# Jordanelle survey



## Amy (Jan 22, 2009)

We just posted a new survey focused on the Jordanelle Reservoir fishery. We're looking for ways to increase and improve fishing opportunities there, and we'd really appreciate your feedback.


----------



## Dunkem (May 8, 2012)

done


----------



## adventuringadam (Jan 3, 2015)

done


----------



## Sawbillslayer (Oct 24, 2013)

Done


----------



## drakebob01 (Jun 25, 2008)

done


----------



## LOAH (Sep 29, 2007)

Anyone else think the day use fee is ridiculous? I won't pay it.

Where is public access available to this lake without getting shaken down?


----------



## martymcfly73 (Sep 17, 2007)

LOAH said:


> Anyone else think the day use fee is ridiculous? I won't pay it.
> 
> Where is public access available to this lake without getting shaken down?


That was my biggest complaint innthe survey.


----------



## wyogoob (Sep 7, 2007)

I filled out the survey.

I enjoy going to Jordanelle; on any given day there's fewer Utah people there than at any lake in southwest Wyoming.


----------



## Catherder (Aug 2, 2008)

LOAH said:


> Anyone else think the day use fee is ridiculous? I won't pay it.
> 
> Where is public access available to this lake without getting shaken down?


I know it is just perspective, but I have the State parks annual pass and I think it is a pretty good value, especially for as often as I go to Jordanelle and Utah Lake State park. The layout of Jordanelle is such that free roadside access points are pretty much nonexistent and entry to the lake easily controlled. My complaint is that funding has been cut to Jordanelle and services offered at Rock Cliffs has been sharply curtailed.


----------



## LOAH (Sep 29, 2007)

Yes, one day I may just pay for the annual pass. The last few years, I haven't gone to state parks enough to create any value from the pass though.

I suppose if I had an excuse...


----------



## americanforkdude (Sep 13, 2007)

Is the Rock Cliff ramp a state park ramp?


----------



## Jedidiah (Oct 10, 2014)

LOAH said:


> Yes, one day I may just pay for the annual pass. The last few years, I haven't gone to state parks enough to create any value from the pass though.
> 
> I suppose if I had an excuse...


Any time you want to head over to DC, Jordanelle or the Berry with me, we can use my annual pass.

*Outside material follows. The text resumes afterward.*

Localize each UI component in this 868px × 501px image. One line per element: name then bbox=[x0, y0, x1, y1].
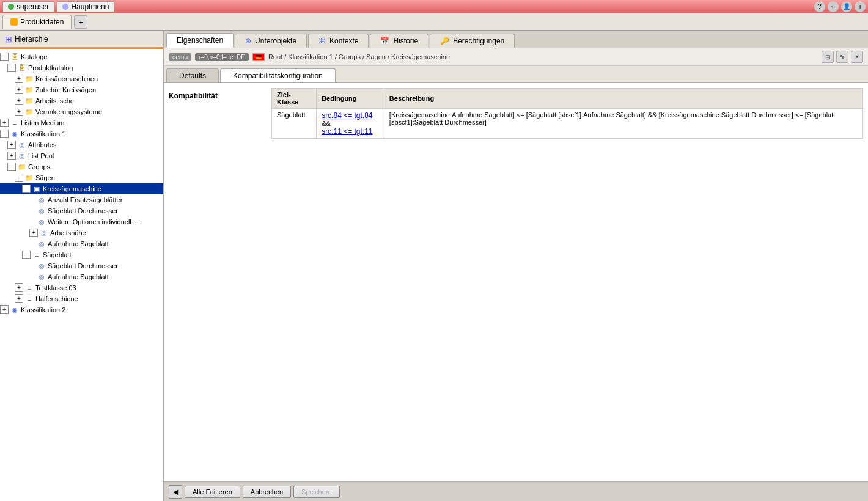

Not to be too much of a jerk, but those are reservoirs, not lakes. So, two things....the water wouldn't even be there if not for the state and they certainly don't have to put fish in the water in order to attain the main goal of the reservoirs as water containers let alone develop an area that has bathrooms, fish cleaning stations and parking.


----------



## Catherder (Aug 2, 2008)

americanforkdude said:


> Is the Rock Cliff ramp a state park ramp?


Yes.


----------



## LOAH (Sep 29, 2007)

Don't get me wrong, I'll pay a fee to fish an area if it really holds fishing value to me, but DC and the 'Nelle don't quite do it for me. Starvation, I'll pay in the fall. 

Strawberry has no state park.


----------